O Wallstreet Journal, um outro jornal que se tem dedicado a perceber o que mostram estes documentos,  já produziu mesmo um conjunto de podcast sobre as suas descobertas. E é no episódio 4. que aborda precisamente a questão que o Le Monde traz na sua edição desta terça-feira. Segundo aquele jornal, a mudança do algoritmo foi feita em 2018 para dar ênfase ao envolvimento entre os utilizadores, mas acabou por ter outro efeito: o de incentivar a divulgação de conteúdos fraturantes e a  desinformação.

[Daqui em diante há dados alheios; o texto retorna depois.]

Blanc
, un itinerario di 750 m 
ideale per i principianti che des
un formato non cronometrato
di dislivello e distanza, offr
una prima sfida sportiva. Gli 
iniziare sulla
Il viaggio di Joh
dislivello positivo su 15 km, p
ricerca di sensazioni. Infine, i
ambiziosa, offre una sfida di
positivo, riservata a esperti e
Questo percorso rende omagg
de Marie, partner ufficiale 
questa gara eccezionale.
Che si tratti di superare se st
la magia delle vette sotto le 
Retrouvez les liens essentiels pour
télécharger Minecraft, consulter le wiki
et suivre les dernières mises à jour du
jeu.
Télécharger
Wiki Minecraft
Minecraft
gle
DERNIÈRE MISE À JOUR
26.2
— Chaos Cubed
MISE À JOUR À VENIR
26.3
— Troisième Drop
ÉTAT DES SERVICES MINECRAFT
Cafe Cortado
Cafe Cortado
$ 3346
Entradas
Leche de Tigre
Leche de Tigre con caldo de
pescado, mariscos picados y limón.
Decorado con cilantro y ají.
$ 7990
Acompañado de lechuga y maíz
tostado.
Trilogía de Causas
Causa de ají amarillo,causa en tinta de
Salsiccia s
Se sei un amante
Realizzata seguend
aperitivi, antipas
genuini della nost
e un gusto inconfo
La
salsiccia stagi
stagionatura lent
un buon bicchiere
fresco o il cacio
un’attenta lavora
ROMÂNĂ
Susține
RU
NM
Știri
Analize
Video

Aquando a reformulação, o feed da rede social foi remodelado quase da noite para o dia com o objetivo de melhorar as ligações entre família e amigos. “Não chega conectar apenas as pessoas, temos de assegurar que essas conexões são positivas. Não chega dar apenas voz às pessoas, temos de garantir que as pessoas não a estão a usar para magoar outras pessoas ou para disseminar desinformação. Temos de ter uma visão mais ativa no controlo do ecossistema, mas estou comprometido em fazer isto bem e acredito que as pessoas vão ver diferenças reais”, disse o próprio Zuckerberg, à data, no congresso.

Mas para o Wall Street Journal, o fundador do Facebook não estava a contar tudo. É que, segundo os documentos analisados, o que estava por detrás desta mudança não era apenas a desinformação, mas sim um decréscimo no envolvimento dos utilizadores da rede que começava a refletir-se nos negócios da empresa e que fazia temer desistências da rede social. As métricas davam conta de que o envolvimento dos usuários estava a diminuir de forma galopante. Segundo os documentos a que o jornal teve acesso, os utilizadores não estavam a dedicar menos tempo ao Facebook, mas não clicavam tanto nas opções “Gostar” e ou “Partilhar”.  A empresa não conseguiu perceber a razão exata, mas estava certamente relacionada com vídeos e conteúdos profissionais. Solução: afastar estes dois registos.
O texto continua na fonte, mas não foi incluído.